In order to reduce the amount of data to be processed in the subsequent decoding of the DataMatrix code, so as to improve the decoding efficiency, in an embodiment, the preprocessing may be binarization for the DataMatrix code. The binarization is to set the gray value of a pixel point on the image of the DataMatrix code to 0 or 255, that is, to set the whole DataMatrix code to have an obvious black-and-white effect. Specifically, the binarization of the DataMatrix code may be performed by presetting a preset threshold T, and then for the grayed DataMatrix code, the pixel value of a certain pixel point P (x, y) is as follows:

；

wherein, P _src (x, y) represents a gray value of the pixel (x, y) after gray scaling, and P (x, y) represents a value of the pixel (x, y) after binary scaling. When the gray value of the pixel point (x, y) after graying is less than or equal to a preset threshold value T, the value of the pixel point (x, y) after binaryzation is 0; otherwise, the binarized value of the pixel point (x, y) is 255.

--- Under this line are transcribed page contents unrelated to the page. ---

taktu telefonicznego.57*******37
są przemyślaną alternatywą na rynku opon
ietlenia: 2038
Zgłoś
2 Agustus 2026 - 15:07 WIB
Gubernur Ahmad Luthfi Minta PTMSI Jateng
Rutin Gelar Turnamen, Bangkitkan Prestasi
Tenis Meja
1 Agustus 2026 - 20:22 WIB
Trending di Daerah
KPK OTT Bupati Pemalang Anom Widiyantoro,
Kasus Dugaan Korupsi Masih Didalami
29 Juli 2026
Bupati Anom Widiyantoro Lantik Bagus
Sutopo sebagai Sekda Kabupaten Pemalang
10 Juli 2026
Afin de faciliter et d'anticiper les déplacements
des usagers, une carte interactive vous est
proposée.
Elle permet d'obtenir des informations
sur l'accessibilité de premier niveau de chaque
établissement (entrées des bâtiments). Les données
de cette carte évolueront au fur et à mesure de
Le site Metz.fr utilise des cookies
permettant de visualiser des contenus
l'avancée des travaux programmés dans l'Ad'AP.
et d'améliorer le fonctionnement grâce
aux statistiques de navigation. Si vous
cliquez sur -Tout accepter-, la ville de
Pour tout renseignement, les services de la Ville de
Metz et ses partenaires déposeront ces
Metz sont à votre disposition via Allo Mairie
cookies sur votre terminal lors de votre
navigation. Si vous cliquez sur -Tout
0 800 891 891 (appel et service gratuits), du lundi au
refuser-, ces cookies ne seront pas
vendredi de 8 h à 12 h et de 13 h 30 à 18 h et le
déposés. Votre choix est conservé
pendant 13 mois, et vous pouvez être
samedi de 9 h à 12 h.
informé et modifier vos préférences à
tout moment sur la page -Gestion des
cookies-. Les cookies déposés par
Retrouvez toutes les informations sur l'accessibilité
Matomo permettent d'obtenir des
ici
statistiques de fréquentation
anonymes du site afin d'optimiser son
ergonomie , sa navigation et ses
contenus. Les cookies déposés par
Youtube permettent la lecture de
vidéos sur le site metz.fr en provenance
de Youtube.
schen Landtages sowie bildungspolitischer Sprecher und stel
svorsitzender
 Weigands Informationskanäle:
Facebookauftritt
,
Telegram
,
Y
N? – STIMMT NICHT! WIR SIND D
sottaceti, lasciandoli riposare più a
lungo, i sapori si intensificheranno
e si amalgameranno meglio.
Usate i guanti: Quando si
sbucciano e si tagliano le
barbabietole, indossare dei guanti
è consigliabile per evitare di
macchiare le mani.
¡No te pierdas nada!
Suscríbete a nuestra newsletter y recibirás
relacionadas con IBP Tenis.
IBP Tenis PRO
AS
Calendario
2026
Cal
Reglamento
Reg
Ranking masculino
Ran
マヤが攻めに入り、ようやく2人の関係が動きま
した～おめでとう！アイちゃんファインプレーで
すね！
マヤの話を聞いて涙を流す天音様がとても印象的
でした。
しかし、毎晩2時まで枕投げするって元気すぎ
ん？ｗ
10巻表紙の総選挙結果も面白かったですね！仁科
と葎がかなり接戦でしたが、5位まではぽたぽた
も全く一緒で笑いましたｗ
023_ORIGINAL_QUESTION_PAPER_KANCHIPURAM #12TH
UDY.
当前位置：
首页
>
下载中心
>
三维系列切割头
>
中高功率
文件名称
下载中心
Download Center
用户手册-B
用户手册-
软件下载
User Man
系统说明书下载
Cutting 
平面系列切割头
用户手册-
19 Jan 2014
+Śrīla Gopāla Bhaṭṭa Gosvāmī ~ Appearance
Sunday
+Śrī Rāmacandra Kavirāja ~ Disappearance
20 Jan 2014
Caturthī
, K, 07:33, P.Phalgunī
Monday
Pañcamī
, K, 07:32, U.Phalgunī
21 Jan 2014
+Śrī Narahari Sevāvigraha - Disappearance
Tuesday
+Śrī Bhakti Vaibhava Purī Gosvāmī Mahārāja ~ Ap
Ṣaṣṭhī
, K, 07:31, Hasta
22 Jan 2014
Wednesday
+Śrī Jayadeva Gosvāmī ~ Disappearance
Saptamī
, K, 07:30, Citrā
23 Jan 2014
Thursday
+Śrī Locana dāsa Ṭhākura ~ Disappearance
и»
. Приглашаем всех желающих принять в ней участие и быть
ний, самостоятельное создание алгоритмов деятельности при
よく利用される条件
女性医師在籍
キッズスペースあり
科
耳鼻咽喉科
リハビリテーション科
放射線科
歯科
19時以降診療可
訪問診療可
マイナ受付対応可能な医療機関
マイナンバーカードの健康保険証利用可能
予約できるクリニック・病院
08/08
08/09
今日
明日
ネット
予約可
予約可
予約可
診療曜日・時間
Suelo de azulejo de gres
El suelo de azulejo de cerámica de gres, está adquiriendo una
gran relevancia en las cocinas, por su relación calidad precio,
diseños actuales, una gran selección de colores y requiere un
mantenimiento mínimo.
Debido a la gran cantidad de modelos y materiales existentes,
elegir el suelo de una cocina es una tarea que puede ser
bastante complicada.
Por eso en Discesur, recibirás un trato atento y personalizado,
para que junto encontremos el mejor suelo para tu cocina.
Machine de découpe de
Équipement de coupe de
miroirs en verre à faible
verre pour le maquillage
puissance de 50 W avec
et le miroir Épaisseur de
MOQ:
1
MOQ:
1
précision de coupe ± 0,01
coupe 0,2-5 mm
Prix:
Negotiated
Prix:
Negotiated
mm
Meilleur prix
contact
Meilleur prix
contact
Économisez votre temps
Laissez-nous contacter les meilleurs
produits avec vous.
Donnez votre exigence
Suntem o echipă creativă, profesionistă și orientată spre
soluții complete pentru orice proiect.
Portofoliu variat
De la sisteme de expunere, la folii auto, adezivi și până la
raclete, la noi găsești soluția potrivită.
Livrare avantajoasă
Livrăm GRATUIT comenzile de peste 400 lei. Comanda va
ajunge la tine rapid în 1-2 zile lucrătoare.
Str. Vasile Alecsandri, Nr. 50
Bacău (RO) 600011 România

The target DataMatrix code is obtained by performing graying processing on the DataMatrix code and then performing binarization on the DataMatrix code, so that the target DataMatrix code is simplified, the data volume is reduced, and the outline of an interested target can be highlighted.

In addition, the DataMatrix code is preprocessed, and the DataMatrix code can also be preprocessed in a histogram equalization mode. Histogram equalization is used for contrast enhancement of images, and is a method for indirectly enhancing contrast.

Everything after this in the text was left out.